**What you should do**
Both the line containing "Переходники Г-образные" and the line containing "Защитные накидки на сидения" belong to the span. Output exactly that span from the listing below, and nothing outside it.

**Records shown**
•••

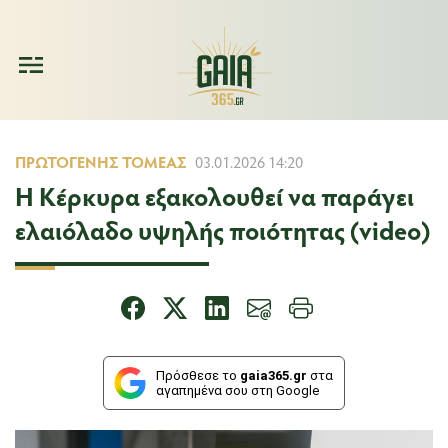
ΠΡΩΤΟΓΕΝΉΣ ΤΟΜΈΑΣ
03.01.2026 14:20
Η Κέρκυρα εξακολουθεί να παράγει
ελαιόλαδο υψηλής ποιότητας (video)
Πρόσθεσε το
gaia365.gr
στα
αγαπημένα σου στη Google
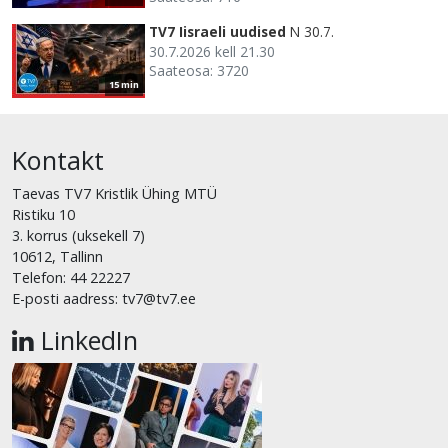
TV7 Iisraeli uudised
N 30.7.
30.7.2026 kell 21.30
Saateosa: 3720
15 min
Kontakt
Taevas TV7 Kristlik Ühing MTÜ
Ristiku 10
3. korrus (uksekell 7)
10612, Tallinn
Telefon: 44 22227
E-posti aadress: tv7@tv7.ee
LinkedIn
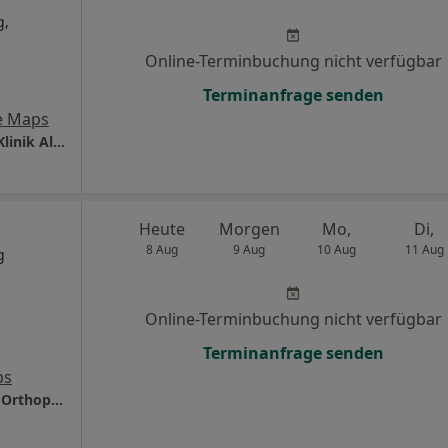
g,
Online-Terminbuchung nicht verfügbar
Terminanfrage senden
e Maps
LMU Klinikum Campus Großhadern MUM - Klinik Allgem.-, Unfall- u. Wiederherstellungschirurgie
Heute
Morgen
Mo,
Di,
8 Aug
9 Aug
10 Aug
11 Aug
g
Online-Terminbuchung nicht verfügbar
Terminanfrage senden
ps
Krankenhaus Barmherzige Brüder Klinik für Orthopädie und Unfallchirurgie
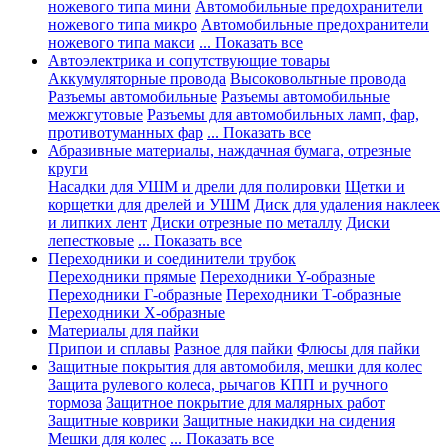
ножевого типа мини
Автомобильные предохранители
ножевого типа микро
Автомобильные предохранители
ножевого типа макси
... Показать все
Автоэлектрика и сопутствующие товары
Аккумуляторные провода
Высоковольтные провода
Разъемы автомобильные
Разъемы автомобильные
межжгутовые
Разъемы для автомобильных ламп, фар,
противотуманных фар
... Показать все
Абразивные материалы, наждачная бумага, отрезные
круги
Насадки для УШМ и дрели для полировки
Щетки и
корщетки для дрелей и УШМ
Диск для удаления наклеек
и липких лент
Диски отрезные по металлу
Диски
лепестковые
... Показать все
Переходники и соединители трубок
Переходники прямые
Переходники Y-образные
Переходники Г-образные
Переходники Т-образные
Переходники Х-образные
Материалы для пайки
Припои и сплавы
Разное для пайки
Флюсы для пайки
Защитные покрытия для автомобиля, мешки для колес
Защита рулевого колеса, рычагов КПП и ручного
тормоза
Защитное покрытие для малярных работ
Защитные коврики
Защитные накидки на сидения
Мешки для колес
... Показать все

•••

**Task response**
Переходники Г-образные
Переходники Т-образные
Переходники Х-образные
Материалы для пайки
Припои и сплавы
Разное для пайки
Флюсы для пайки
Защитные покрытия для автомобиля, мешки для колес
Защита рулевого колеса, рычагов КПП и ручного
тормоза
Защитное покрытие для малярных работ
Защитные коврики
Защитные накидки на сидения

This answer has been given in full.